After closure of the telegraphy station in the 1960s, the northern part of the island became home to HMS Phoenix, the naval school of firefighting and damage control. The school comprised a number of steel structures called trainers, simulating three decks within a warship. Fires were set in the trainers for the purposes of instruction in various types of firefighting. The kerosene and water mix burned in the trainers, known as sullage caused significant water and air pollution and created a health hazard for the staff exposed to the fumes for protracted periods. In 1994 the school moved to a modern gas-fired trainer on Whale Island as part of a consolidation and cost effectiveness initiative. The new facility is known as the Phoenix school of Nuclear, Biological and Chemical Defence, damage control and fire fighting. Responsibility for training and site management was contracted out to Flagship Training UK, which was taken over by Vosper Thorneycroft in September 2008. Subsequently the Fire Fighting Training Unit was taken over by Babcock Marine Training Limited and operated until Apr 21, when it was contracted to Team Fisher Training as part of the Selborne Contract.
Current use
The original island site continues to be used by the MoD, with a number of facilities on the site predominantly focusing on diving and underwater engineering. Infrastructure includes training facilities as well as workshops, decompression chambers and equipment testing capabilities. Organisations on the site include:- The Superintendent of Diving, a Commander, Royal Navy, who is responsible for safety and standards of diving in the Royal Navy and Royal Engineers.

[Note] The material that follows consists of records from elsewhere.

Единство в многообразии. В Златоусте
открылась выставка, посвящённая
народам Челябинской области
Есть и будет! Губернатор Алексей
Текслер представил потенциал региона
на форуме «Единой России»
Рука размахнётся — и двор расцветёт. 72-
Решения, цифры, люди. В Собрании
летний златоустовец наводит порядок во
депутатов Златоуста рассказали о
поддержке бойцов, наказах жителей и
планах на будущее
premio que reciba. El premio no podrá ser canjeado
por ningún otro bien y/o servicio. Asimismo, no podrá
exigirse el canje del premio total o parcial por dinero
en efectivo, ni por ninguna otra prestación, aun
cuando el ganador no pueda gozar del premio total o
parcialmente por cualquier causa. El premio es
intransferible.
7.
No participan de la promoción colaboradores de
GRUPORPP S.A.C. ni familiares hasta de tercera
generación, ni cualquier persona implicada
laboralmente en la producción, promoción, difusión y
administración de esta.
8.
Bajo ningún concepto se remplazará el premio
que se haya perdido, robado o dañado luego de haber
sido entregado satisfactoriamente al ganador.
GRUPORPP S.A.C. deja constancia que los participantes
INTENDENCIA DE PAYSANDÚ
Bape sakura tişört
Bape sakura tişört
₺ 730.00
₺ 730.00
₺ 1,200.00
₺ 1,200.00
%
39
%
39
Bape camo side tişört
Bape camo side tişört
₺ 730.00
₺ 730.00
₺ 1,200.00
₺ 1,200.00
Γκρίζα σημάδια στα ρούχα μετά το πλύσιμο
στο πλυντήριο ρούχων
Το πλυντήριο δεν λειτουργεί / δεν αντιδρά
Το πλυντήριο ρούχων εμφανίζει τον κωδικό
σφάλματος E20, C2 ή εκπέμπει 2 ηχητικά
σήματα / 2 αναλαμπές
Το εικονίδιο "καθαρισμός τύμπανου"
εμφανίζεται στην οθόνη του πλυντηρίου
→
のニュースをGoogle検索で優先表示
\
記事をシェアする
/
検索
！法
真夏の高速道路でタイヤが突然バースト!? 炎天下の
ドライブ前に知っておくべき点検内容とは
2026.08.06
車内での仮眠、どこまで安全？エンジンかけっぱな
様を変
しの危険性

- Maritime Warfare School delivers the Defence Diving School, providing new entry diving training for RN and RE divers as well as promotion courses as divers progress in their careers.
- Headquarters of the Diving and Threat Exploitation Group, which delivers diving, underwater engineering and bomb disposal capabilities in the UK and overseas using the Northern and Southern Diving Groups, and the Fleet Diving Group.
- Southern Diving Group
- Fleet Diving Group
- The Sea Survival section of Phoenix.